SIRT1 Modulating Compounds from High-Throughput Screening as Anti-Inflammatory and Insulin-Sensitizing Agents

The nicotinamide adenine dinucleotide (NAD+)-dependent protein deacetylase SIRT1 has been linked to fatty acid metabolism via suppression of peroxysome proliferator-activated receptor gamma (PPAR-γ) and to inflammatory processes by deacetylating the transcription factor NF-κB. First, modulation of SIRT1 activity affects lipid accumulation in adipocytes, which has an impact on the etiology of a variety of human metabolic diseases such as obesity and insulin-resistant diabetes.
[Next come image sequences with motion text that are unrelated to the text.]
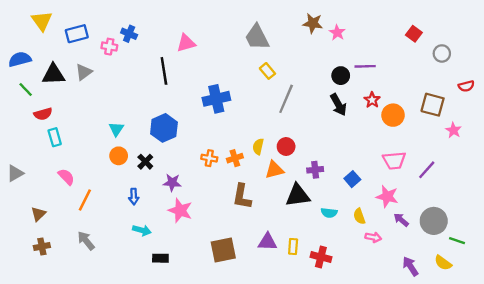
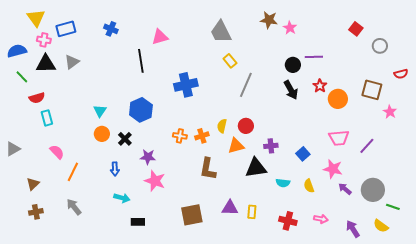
pink cross: (109, 47) -> (44, 40), moved
pink arrow: (373, 237) -> (321, 219), moved
red cross: (321, 257) -> (288, 221), moved

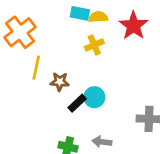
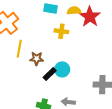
yellow semicircle: (98, 17) -> (74, 11), moved
yellow cross: (94, 45) -> (61, 31), turned 32

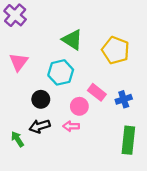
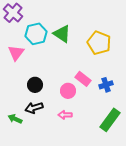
cyan hexagon: (61, 72) -> (36, 34), moved
pink arrow: (71, 126) -> (65, 115), moved
green arrow: (17, 139) -> (15, 119), turned -32
green rectangle: (128, 140) -> (110, 120), turned 30

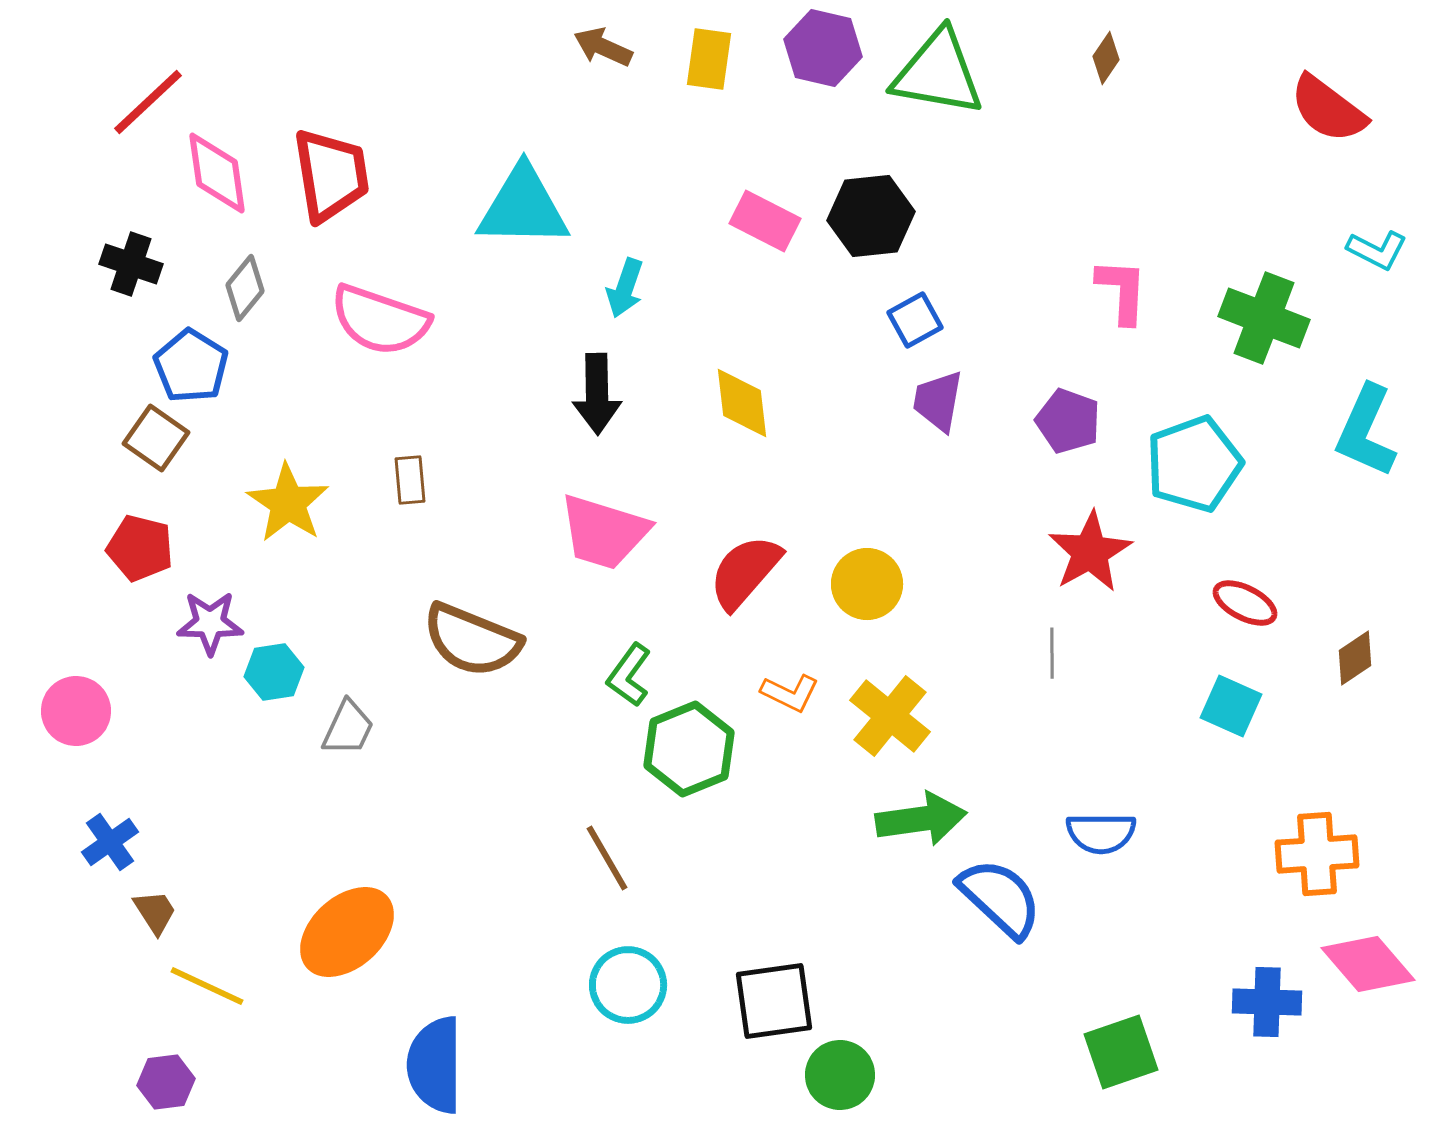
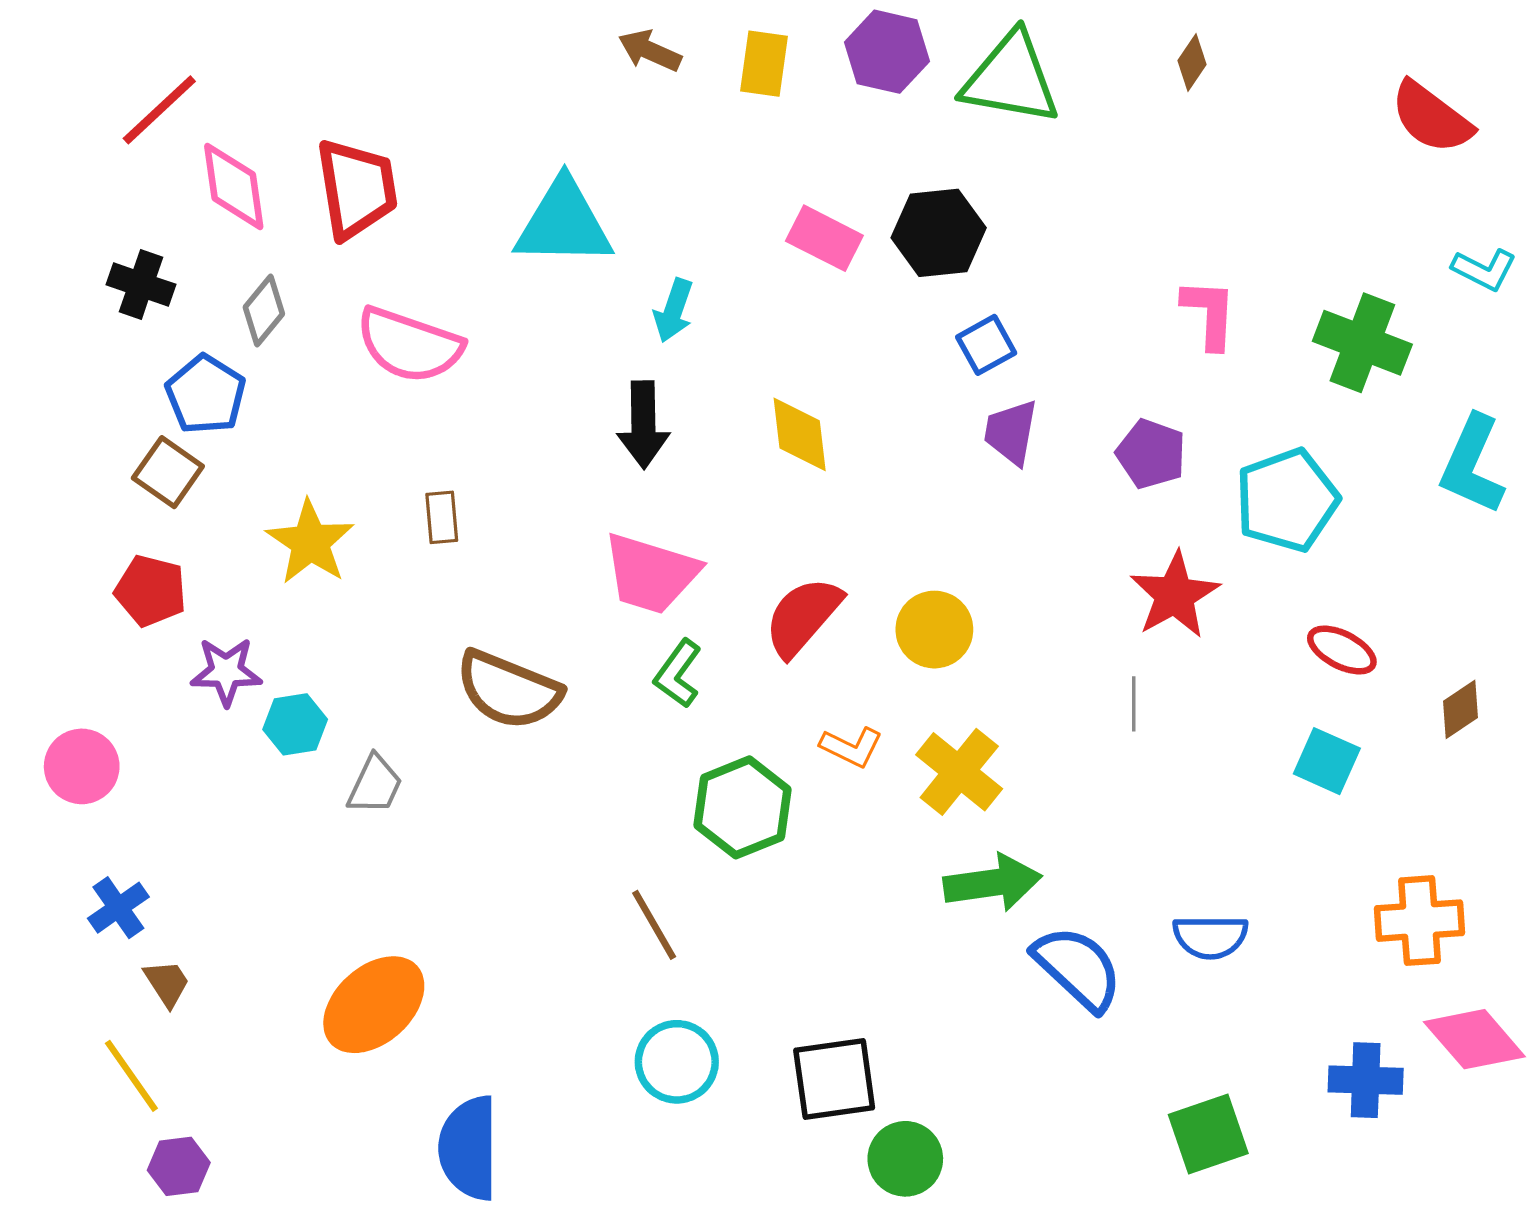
green L-shape: (629, 675) -> (678, 674), moved
blue semicircle: (1101, 833) -> (1210, 937), moved
yellow line: (207, 986) -> (131, 1076), moved, turned 30

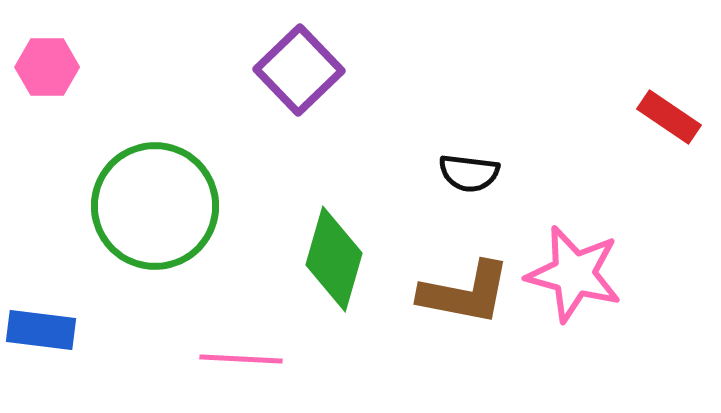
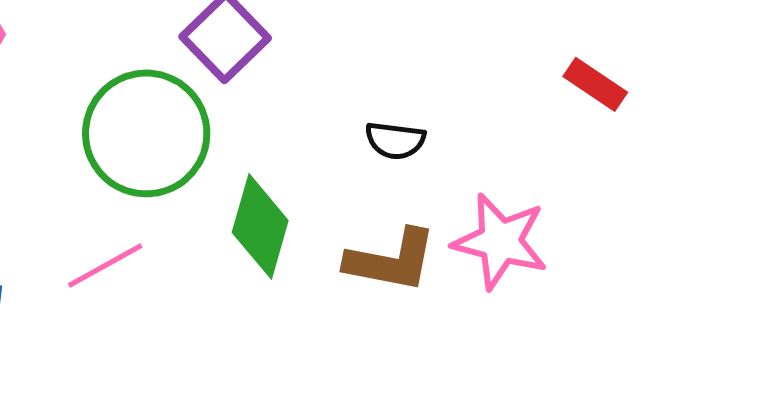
green circle: (155, 206) -> (146, 133), moved
pink line: (241, 359) -> (105, 265), moved, turned -32

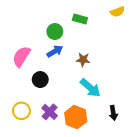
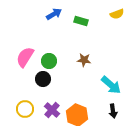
green circle: (55, 31) -> (49, 61), moved
blue arrow: (55, 51) -> (54, 14), moved
cyan arrow: (90, 88) -> (111, 85), moved

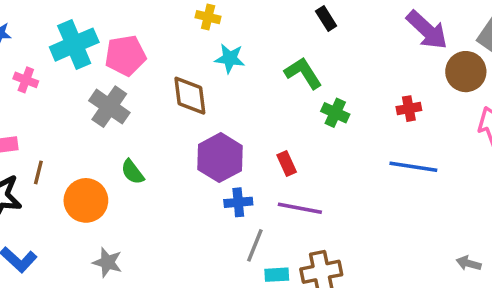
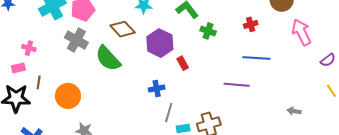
pink cross: (26, 80) -> (29, 48), moved
brown diamond: (190, 96) -> (123, 29), turned -30
purple hexagon: (220, 158) -> (160, 43), moved
green semicircle: (133, 172) -> (108, 58), moved, size x1.8
purple line: (300, 208) -> (237, 85), moved

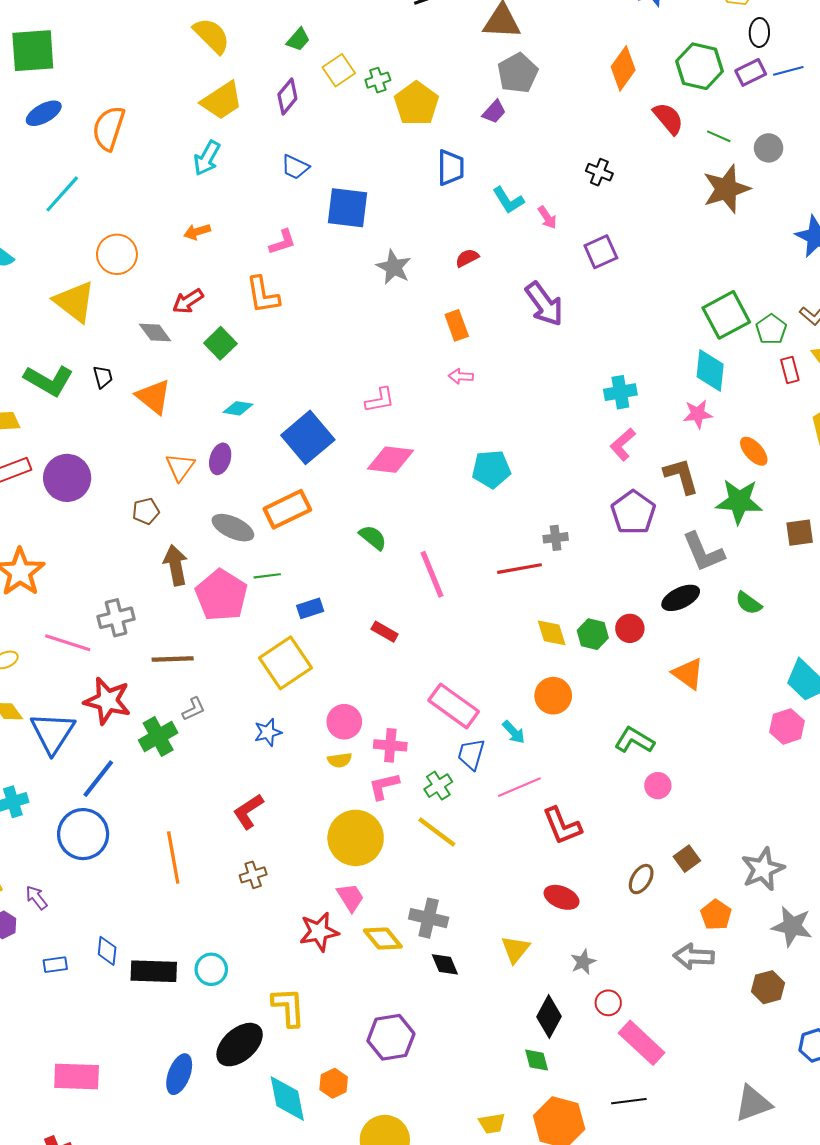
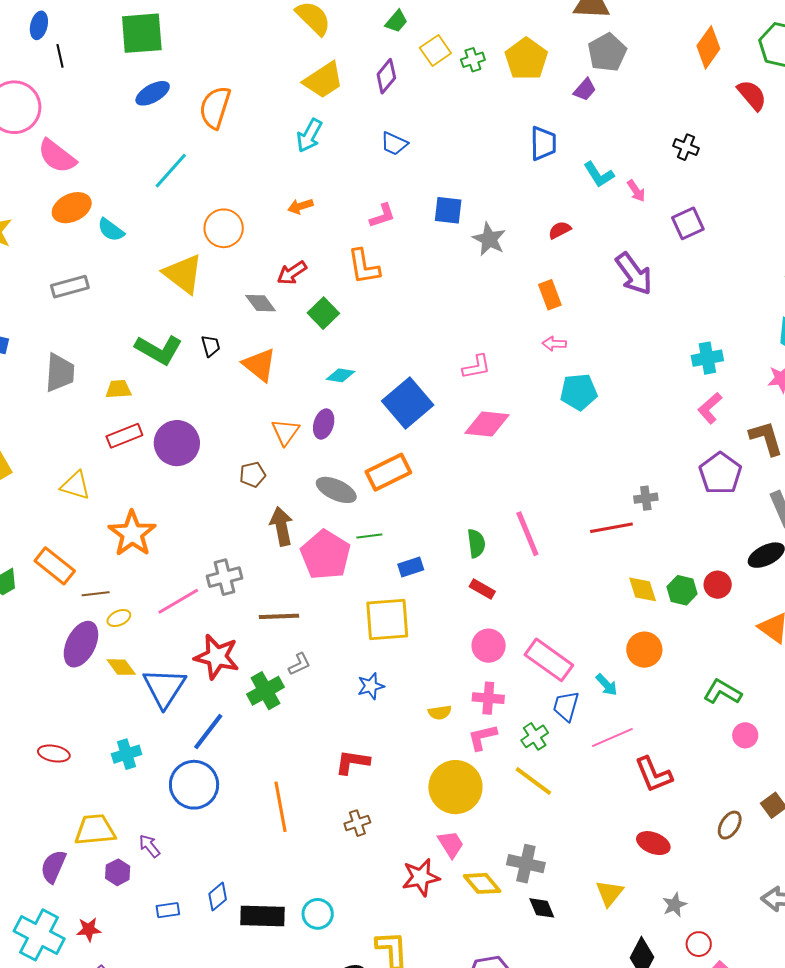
yellow pentagon: (416, 104) -> (526, 59), moved
blue square: (347, 208) -> (448, 210), moved, size x0.7
cyan pentagon: (491, 469) -> (579, 392), moved
green semicircle: (373, 538) -> (476, 543), moved, turned 44
pink line: (68, 643) -> (178, 601), turned -48
yellow square: (285, 663) -> (387, 619), turned 30
pink circle: (344, 722) -> (489, 646), moved
red L-shape: (248, 811) -> (352, 762), turned 42
blue diamond: (107, 951) -> (218, 897), turned 44

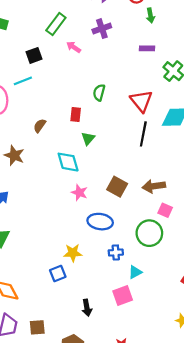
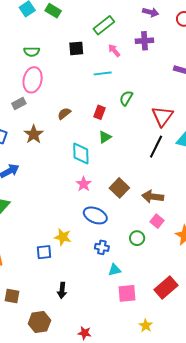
cyan line: (23, 81) -> (103, 73), moved
green circle: (149, 233) -> (137, 238), size x0.6
pink square: (123, 296) -> (127, 293), moved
Second, activation of SIRT1 suppresses inflammation via regulation of cytokine expression. Using high-throughput screening, the authors identified compounds with SIRT1 activating and inhibiting potential. The biological activity of these SIRT1-modulating compounds was confirmed in cell-based assays using mouse adipocytes, as well as human THP-1 monocytes. SIRT1 activators were found to be potent lipolytic agents, reducing the overall lipid content of fully differentiated NIH L1 adipocytes. In addition, the same compounds have anti-inflammatory properties, as became evident by the reduction of the proinflammatory cytokine tumor necrosis factor-alpha (TNF-α). In contrast, a SIRT1 inhibitory compound showed a stimulatory activity on the differentiation of adipocytes, a feature often linked to insulin sensitization.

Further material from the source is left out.